Stored items
════════════════════

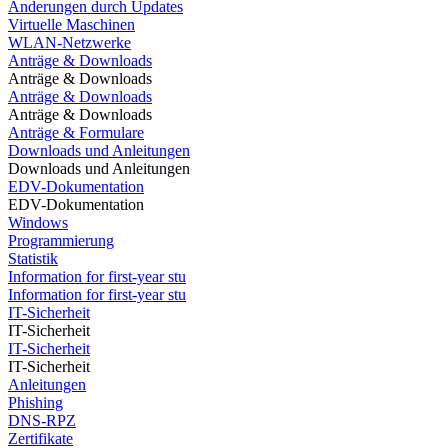
Änderungen durch Updates
Virtuelle Maschinen
WLAN-Netzwerke
Anträge & Downloads
Anträge & Downloads
Anträge & Downloads
Anträge & Downloads
Anträge & Formulare
Downloads und Anleitungen
Downloads und Anleitungen
EDV-Dokumentation
EDV-Dokumentation
Windows
Programmierung
Statistik
Information for first-year stu
Information for first-year stu
IT-Sicherheit
IT-Sicherheit
IT-Sicherheit
IT-Sicherheit
Anleitungen
Phishing
DNS-RPZ
Zertifikate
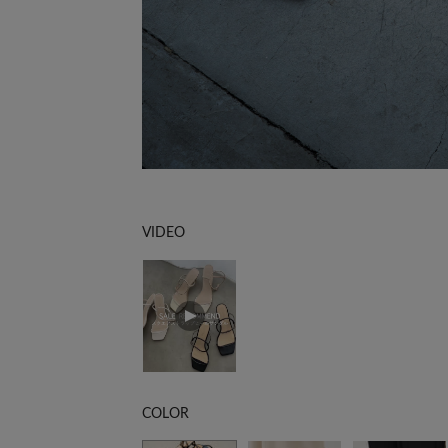
VIDEO
COLOR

════════════════════

### WHAT TO PRODUCE
Repeat each entry exactly as it appears; skip any picture.

### SOLUTION BELOW
Änderungen durch Updates
Virtuelle Maschinen
WLAN-Netzwerke
Anträge & Downloads
Anträge & Downloads
Anträge & Downloads
Anträge & Downloads
Anträge & Formulare
Downloads und Anleitungen
Downloads und Anleitungen
EDV-Dokumentation
EDV-Dokumentation
Windows
Programmierung
Statistik
Information for first-year stu
Information for first-year stu
IT-Sicherheit
IT-Sicherheit
IT-Sicherheit
IT-Sicherheit
Anleitungen
Phishing
DNS-RPZ
Zertifikate
VIDEO
COLOR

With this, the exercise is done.